SPAIN A report by the Royal Automobile Club of Catalonia (RACC in its Spanish acronym) says that the Ministry of Development's budget for road maintenance has been reduced by 38% since 2009. The same report says that if the investment were doubled, the social cost of accidents would drop by 20%. The maths are simple: present investment is €31,662 per kilometre, almost half of that social cost, which averages €64,182/km. The RACC has published a roadmap of the social costs that applies cost-benefit formulae, which is applied for similar studies in Germany, among other countries. Social costs are>>>
defined by such factors as emergency service costs, medical attention, physical rehab, repairs, etc. Figures come out at an average of €1.4 million per death, and some €219,000 per injured driver or passenger. This does not even take into account the emotional damage of an accident and the need in most cases to seek professional help. No surprise to most of the residents of the Campo de Gibraltar or the Costas, the study concludes that the A-7 between Torremolinos and where it meets the A-45 is among the top ten high accident-rated roads in the country. In that list are also the A-48 between Chiclana and the N-340.

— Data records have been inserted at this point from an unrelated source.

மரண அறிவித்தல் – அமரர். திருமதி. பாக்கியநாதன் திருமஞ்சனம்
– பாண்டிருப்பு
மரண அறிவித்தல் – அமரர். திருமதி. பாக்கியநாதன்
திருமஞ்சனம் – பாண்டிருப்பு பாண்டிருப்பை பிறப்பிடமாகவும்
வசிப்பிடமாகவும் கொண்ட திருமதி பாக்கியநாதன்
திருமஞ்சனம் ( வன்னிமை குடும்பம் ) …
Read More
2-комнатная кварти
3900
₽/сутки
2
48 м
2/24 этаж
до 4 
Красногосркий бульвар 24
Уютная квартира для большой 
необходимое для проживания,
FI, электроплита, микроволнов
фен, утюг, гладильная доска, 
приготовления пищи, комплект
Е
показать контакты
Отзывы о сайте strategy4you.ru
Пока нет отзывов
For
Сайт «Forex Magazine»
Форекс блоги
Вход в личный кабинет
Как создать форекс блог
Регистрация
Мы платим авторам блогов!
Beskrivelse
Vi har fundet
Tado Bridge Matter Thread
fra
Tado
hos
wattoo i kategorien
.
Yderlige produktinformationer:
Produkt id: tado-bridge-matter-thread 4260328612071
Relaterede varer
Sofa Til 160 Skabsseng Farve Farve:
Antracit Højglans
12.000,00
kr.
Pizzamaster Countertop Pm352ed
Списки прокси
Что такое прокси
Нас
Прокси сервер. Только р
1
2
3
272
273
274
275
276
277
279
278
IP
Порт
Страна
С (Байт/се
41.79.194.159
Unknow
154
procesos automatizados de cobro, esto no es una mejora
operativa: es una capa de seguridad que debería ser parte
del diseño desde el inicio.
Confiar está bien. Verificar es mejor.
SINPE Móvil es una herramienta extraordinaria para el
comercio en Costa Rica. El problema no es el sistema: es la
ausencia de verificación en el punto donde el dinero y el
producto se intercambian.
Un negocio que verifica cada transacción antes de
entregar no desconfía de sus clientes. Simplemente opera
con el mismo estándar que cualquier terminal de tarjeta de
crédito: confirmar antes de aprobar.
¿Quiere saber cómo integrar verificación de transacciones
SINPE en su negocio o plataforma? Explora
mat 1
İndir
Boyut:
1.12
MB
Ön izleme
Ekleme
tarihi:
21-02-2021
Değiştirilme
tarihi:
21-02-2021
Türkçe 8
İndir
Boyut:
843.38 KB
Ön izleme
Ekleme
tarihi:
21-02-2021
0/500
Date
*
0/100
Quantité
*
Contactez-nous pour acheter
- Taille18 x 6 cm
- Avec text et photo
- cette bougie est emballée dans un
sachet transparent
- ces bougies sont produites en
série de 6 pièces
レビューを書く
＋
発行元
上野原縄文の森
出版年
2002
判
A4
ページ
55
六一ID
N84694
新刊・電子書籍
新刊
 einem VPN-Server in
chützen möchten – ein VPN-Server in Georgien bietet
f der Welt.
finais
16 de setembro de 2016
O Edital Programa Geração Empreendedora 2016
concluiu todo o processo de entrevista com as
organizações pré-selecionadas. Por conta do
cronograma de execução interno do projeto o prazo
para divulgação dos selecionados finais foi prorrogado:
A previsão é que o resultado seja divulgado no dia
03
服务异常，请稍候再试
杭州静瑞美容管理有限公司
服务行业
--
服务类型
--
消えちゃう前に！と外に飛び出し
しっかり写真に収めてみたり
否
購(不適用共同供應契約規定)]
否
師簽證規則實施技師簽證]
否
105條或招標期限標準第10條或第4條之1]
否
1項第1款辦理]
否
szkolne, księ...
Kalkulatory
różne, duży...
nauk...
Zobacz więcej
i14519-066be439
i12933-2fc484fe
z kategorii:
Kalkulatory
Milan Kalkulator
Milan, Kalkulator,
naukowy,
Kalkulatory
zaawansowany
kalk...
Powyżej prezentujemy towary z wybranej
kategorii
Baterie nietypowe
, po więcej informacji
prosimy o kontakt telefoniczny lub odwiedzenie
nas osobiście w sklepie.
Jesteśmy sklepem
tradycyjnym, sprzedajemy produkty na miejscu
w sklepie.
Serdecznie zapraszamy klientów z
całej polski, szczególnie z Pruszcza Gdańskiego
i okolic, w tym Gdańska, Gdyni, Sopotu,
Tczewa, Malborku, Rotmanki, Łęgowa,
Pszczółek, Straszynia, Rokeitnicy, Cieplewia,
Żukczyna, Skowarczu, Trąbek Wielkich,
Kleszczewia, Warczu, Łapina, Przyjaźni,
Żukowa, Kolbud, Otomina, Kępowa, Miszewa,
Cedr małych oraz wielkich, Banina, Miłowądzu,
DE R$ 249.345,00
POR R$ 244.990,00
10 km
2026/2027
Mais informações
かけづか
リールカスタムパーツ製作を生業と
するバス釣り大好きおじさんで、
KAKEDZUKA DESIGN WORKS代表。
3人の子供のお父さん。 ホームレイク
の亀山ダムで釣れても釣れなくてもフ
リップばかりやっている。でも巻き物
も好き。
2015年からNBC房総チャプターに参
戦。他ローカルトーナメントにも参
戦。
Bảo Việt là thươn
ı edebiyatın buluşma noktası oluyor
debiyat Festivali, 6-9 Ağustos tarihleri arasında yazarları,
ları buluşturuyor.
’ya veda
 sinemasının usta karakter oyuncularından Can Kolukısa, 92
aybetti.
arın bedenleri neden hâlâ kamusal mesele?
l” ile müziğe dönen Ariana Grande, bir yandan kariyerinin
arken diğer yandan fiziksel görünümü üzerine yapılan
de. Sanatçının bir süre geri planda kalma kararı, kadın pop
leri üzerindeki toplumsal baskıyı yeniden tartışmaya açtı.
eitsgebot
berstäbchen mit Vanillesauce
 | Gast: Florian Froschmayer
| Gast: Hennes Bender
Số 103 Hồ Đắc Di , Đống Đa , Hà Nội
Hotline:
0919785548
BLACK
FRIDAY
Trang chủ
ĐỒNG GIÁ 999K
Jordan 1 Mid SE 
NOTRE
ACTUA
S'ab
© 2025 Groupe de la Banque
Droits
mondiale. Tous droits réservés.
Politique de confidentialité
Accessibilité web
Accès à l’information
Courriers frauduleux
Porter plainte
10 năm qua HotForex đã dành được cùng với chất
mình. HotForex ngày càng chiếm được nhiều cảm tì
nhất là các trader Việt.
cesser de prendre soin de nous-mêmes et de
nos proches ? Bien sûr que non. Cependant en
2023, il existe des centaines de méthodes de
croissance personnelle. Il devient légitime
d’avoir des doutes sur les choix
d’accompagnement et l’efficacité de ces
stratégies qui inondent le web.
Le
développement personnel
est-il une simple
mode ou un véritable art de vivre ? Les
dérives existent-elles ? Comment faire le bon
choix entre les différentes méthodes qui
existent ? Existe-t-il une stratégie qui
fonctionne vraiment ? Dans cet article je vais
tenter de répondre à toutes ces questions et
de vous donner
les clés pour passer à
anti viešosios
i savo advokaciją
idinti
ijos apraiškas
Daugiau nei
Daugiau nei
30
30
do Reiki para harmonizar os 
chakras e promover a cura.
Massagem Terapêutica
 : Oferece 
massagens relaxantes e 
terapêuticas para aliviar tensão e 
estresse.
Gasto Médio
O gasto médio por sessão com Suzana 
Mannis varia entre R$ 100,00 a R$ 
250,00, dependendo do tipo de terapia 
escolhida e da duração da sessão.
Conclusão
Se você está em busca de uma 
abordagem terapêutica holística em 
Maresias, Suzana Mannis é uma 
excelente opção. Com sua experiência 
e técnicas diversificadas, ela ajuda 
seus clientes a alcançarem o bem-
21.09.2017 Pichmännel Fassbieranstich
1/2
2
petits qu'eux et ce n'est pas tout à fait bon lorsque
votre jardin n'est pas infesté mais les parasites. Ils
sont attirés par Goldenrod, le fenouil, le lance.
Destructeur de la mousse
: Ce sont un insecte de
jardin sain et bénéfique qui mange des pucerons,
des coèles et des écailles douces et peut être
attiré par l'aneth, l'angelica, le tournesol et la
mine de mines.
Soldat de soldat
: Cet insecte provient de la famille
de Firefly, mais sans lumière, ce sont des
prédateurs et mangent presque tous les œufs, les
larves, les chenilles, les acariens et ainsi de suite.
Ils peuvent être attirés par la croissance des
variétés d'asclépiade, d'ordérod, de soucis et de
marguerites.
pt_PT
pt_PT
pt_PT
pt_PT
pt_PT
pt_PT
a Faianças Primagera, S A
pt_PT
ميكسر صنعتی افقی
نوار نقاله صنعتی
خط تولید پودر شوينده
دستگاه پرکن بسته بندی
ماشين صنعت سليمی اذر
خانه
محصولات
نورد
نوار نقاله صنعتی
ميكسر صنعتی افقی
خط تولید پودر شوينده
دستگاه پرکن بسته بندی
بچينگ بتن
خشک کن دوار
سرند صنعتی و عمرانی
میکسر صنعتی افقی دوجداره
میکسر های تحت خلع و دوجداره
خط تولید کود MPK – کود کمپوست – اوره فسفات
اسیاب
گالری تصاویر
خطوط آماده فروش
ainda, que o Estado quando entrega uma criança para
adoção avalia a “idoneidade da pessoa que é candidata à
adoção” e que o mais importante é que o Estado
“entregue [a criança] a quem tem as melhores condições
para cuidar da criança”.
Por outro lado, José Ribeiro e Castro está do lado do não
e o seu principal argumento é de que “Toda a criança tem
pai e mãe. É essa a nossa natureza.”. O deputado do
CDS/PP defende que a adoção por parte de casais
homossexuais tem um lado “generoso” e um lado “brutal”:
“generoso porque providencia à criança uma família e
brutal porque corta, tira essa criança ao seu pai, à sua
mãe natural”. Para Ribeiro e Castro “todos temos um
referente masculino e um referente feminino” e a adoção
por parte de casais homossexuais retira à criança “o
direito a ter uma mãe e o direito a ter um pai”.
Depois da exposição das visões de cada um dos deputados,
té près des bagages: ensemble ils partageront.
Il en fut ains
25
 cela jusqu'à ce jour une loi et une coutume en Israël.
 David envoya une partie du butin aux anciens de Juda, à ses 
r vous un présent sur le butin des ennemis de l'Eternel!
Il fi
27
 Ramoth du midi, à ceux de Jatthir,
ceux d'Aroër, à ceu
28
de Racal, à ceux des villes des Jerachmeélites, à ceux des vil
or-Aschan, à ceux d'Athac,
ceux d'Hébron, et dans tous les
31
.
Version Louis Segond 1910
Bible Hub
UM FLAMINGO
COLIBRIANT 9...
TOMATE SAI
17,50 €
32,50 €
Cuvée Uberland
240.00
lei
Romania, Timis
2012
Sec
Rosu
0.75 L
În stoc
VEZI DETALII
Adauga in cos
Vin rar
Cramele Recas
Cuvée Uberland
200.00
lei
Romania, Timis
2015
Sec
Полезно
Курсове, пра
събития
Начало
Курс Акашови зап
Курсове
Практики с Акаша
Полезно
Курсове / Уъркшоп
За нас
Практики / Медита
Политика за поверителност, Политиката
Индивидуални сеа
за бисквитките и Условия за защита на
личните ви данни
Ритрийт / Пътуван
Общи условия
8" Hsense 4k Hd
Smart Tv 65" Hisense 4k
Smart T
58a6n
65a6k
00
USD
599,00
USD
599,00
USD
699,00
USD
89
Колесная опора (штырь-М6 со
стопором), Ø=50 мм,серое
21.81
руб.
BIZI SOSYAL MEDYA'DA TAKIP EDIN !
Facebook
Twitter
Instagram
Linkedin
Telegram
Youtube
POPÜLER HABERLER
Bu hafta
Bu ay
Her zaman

Five out of ten roads heading of the social cost are along the Mediterranean coastline and are not dual carriageways: the N-332 (Gandía, Valencia), the N-340 on several stretches, and the NII near Barcelona.
In fact, the social cost per kilometer is highest on 16 stretches of the N-340, over €200,000.
The report ends by pointing out that the map provides a way of setting priorities for investing what little money there may be (€818m this year) for maintenance because 'good maintenance diminishes accidents and the enormous human repercussions these mean'.